Amazon Drought Worst in 100 Years

BRASILIA, Brazil, October 24, 2005 (ENS) - Manaus, capital of the state of Amazonas, and the entire eastern region of the state are suffering the worst drought in more than a century. A government scientist who calls it an "atypical" drought says it is chiefly caused by warmer ocean temperatures.

Scientist Carlos Nobre, of the National Institute of Space Research (INPE), said, "When it comes to the Rio Negro, in Manaus, this drought has no parallel in the last 103 years. That is, since 1902, when the level of the Rio Negro began to be measured," he said.

In the eastern part of the region, this is the worst drought in the last 50 or 60 years, he estimates. The governor of Amazonas state has declared a crisis due to the drought.
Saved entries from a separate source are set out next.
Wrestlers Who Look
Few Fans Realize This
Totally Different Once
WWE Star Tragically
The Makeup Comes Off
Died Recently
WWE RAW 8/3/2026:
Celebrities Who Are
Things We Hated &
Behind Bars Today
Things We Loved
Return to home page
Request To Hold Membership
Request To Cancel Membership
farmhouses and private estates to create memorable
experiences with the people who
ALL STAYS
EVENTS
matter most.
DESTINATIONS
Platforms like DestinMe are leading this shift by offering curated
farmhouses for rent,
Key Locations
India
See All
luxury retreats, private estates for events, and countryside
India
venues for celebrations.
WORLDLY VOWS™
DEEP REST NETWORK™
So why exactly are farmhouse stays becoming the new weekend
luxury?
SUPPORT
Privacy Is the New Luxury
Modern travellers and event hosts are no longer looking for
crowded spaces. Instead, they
A deforested floodplain with a diminished river marks human interference with the once abundant ecosystem. (Photo courtesy Greenpeace)
The Amazon River floodplains have dried up and people are walking and using bicycles on areas in which canoes and riverboats used to be the only means of transport, Greenpeace Amazon campaigners have observed.
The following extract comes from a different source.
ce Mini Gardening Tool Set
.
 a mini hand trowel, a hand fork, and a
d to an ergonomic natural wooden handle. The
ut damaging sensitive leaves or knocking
"Large boats have become stuck in the dry mud and the landscape is covered with thousands of rotting dead fish, which are attracting dozens of vultures," Greenpeace said.

The drought is caused by three factors, Nobre told the Brazilian state news agency - the warming of the Atlantic Ocean, reduction in arboreal transpiration, and the smoke emitted by forest burnings.
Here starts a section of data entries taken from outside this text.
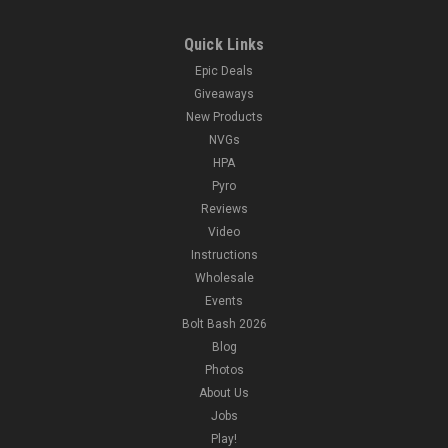
Quick Links
Epic Deals
Giveaways
New Products
NVGs
HPA
Pyro
Reviews
Video
Instructions
Wholesale
Events
Bolt Bash 2026
Blog
Photos
About Us
Jobs
Play!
"The chief reason is the warming of the Northern Tropical Ocean, which is up to two degrees warmer than average," he said.

"The water induces considerable rainfall in the region, as well as an upward movement - common in places where it rains a lot. And everything that rises must fall. This air, which descends upon the Amazon region, interferes with cloud formation," he says.

"This explains the great extension, gravity, and duration of this quite atypical drought."

Deforestation has wiped out 17 percent of the rainforest that once blanketed the Brazilian Amazon, Nobre pointed out. Now wildfires are crackling through the unusually dry forest, destroying thousands of hectares.

Nobre, who holds a doctorate in meterorology from the Massachusetts Institute of Technology, is senior scientist at INPE. He was director of INPE's Center for Weather Forecasting and Climate Studies from 1991 to 2003.

A member of the Brazilian Academy of Sciences, Nobre's research interests lie in tropical meteorology, climate modeling, and biosphere-atmosphere interactions. He is president of the International Geosphere Biosphere Program and program scientist for the Large Scale Biosphere-Atmosphere Experiment in Amazonia.

This experiment is designed to create the new knowledge needed to understand the climatological, ecological, biogeochemical, and hydrological functioning of Amazonia, the impact of land use change on these functions, and the interactions between Amazonia and the Earth system.


Carlos Nobre is director of the Centro de Previsão do Tempo e Estudos Climáticos, CPTEC, Brazil's center for weather forecasting and climate studies. (Photo courtesy U. Miami)
"Brazil is one of the most vulnerable countries to climate changes in the world because of its invaluable biodiversity," said Nobre. "If the Amazon loses more than 40 percent of its forest cover, we will reach a turning point from where we cannot reverse the savannization process of the world's largest forest."

The other two factors are less important in determining the intensity of the drought, said Nobre. He concurs that prolonged droughts cause plants to transpire less, curtailing the water cycle.

Nobre cites studies showing that smoke from the forest burnings "can also interfere with cloud formation during the dry season."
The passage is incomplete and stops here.